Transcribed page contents
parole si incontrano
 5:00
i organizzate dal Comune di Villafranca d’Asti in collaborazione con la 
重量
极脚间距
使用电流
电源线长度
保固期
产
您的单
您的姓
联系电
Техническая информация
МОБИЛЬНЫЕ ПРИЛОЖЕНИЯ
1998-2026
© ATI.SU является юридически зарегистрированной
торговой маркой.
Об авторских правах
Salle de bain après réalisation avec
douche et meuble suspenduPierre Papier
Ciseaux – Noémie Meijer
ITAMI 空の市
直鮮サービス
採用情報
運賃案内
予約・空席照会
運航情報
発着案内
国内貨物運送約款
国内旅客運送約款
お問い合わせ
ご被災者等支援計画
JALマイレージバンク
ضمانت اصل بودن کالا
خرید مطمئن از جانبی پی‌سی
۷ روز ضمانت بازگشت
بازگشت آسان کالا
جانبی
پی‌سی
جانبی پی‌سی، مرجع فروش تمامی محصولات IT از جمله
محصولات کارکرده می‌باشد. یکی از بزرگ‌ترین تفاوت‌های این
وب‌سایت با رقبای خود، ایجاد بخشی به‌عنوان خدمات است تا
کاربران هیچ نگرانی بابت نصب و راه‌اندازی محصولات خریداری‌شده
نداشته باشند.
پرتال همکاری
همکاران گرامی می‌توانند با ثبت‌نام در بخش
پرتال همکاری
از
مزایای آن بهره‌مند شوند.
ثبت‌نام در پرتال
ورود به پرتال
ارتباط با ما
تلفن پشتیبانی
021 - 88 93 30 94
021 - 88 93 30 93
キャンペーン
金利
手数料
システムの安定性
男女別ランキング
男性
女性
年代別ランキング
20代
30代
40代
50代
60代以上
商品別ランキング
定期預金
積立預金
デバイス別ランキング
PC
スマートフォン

...

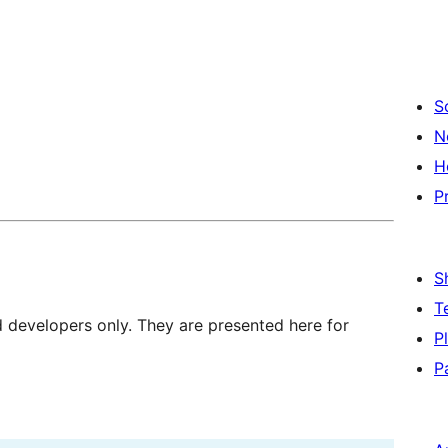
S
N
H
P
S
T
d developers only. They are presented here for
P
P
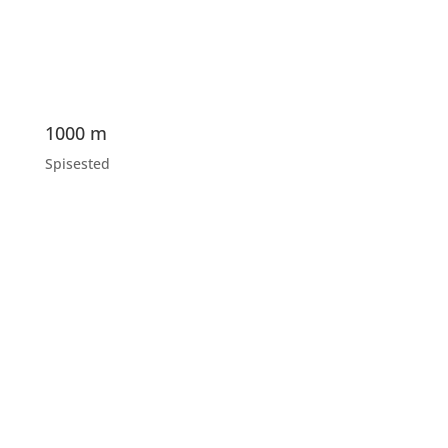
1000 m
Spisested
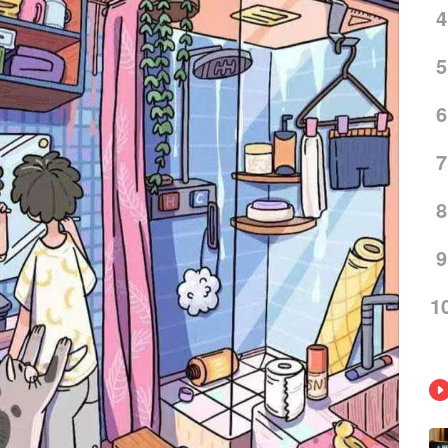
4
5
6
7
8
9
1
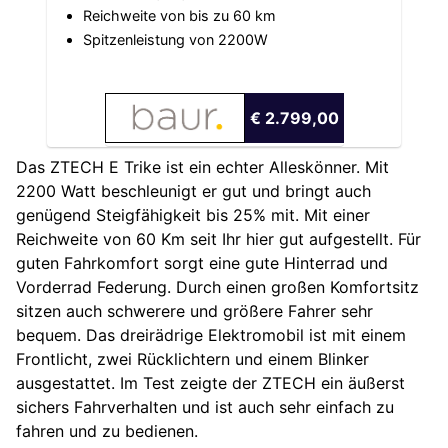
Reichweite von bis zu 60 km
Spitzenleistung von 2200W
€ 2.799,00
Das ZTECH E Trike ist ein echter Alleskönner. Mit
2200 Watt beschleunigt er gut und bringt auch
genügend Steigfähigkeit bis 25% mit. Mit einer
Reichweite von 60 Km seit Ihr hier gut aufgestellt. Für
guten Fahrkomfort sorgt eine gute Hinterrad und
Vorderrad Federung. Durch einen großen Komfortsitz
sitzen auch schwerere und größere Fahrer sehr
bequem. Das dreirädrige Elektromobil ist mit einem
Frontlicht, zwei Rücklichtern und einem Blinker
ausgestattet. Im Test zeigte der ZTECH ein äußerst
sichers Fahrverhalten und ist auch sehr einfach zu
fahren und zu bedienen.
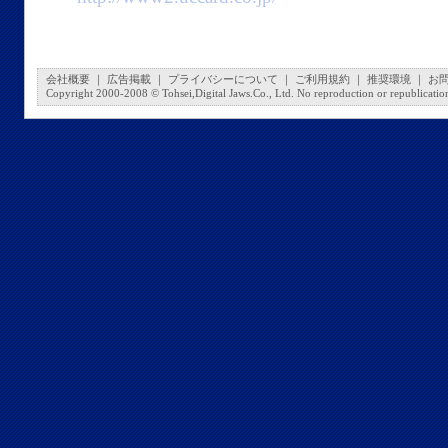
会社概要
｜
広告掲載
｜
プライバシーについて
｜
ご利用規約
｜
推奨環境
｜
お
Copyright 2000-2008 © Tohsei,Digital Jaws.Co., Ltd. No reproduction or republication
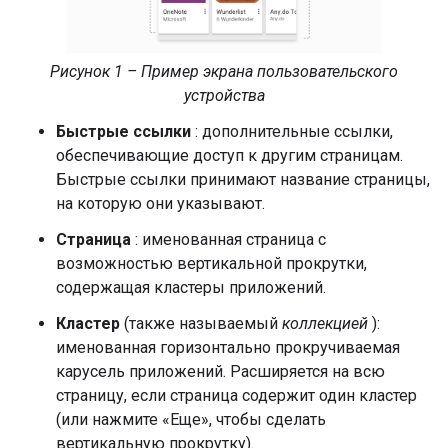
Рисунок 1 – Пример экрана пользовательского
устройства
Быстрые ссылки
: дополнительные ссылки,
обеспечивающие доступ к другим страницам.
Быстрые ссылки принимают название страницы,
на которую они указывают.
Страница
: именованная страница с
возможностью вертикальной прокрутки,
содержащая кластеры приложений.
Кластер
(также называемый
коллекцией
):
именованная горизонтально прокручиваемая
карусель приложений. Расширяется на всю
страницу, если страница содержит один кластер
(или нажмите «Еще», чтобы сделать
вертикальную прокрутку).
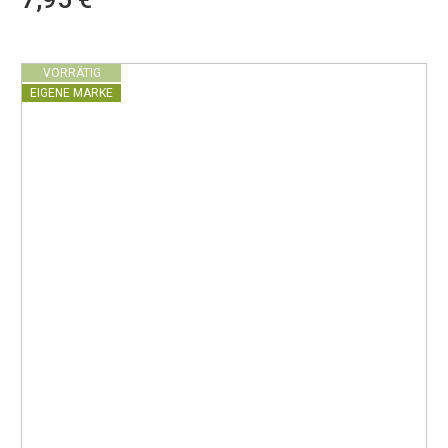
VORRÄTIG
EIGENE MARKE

* * *

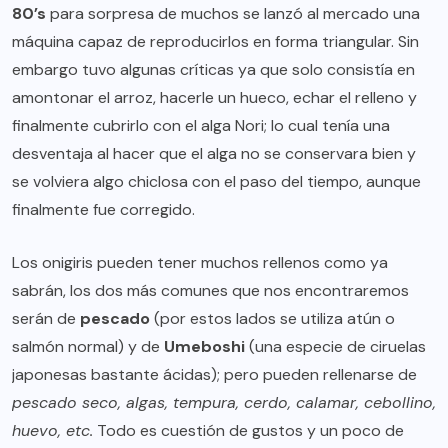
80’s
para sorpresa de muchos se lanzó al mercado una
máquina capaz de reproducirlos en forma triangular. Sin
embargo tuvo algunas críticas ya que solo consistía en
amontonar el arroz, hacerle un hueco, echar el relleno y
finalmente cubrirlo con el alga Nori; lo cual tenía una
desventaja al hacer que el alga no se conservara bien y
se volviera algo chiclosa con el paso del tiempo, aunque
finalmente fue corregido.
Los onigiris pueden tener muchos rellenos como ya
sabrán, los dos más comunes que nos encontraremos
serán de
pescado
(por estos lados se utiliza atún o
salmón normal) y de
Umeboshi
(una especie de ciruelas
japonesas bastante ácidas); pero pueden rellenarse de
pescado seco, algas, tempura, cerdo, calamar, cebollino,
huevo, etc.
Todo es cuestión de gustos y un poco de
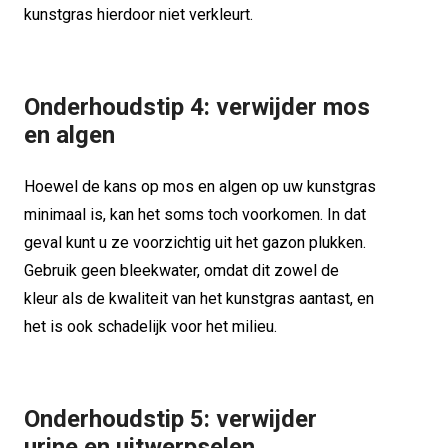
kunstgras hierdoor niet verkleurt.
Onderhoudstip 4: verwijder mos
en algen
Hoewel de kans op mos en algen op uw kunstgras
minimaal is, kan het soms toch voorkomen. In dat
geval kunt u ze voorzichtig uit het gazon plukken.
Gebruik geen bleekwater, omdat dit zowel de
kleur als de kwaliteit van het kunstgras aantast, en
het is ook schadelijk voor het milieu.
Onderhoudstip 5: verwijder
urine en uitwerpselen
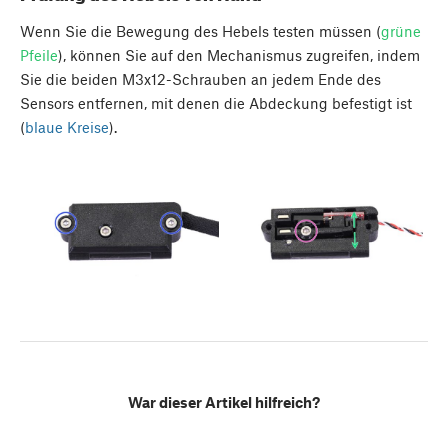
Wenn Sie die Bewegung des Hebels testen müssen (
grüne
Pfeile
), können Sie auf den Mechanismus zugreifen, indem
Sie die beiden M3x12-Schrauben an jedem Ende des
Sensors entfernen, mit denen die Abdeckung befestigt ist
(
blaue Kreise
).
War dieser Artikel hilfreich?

**TASK INSTRUCTIONS:** Could you restate word for word the lines above, from the one that contains "Hoewel de kans" through the one that contains "kleur als de", and no others?

**RESPONSE AREA:**
Hoewel de kans op mos en algen op uw kunstgras
minimaal is, kan het soms toch voorkomen. In dat
geval kunt u ze voorzichtig uit het gazon plukken.
Gebruik geen bleekwater, omdat dit zowel de
kleur als de kwaliteit van het kunstgras aantast, en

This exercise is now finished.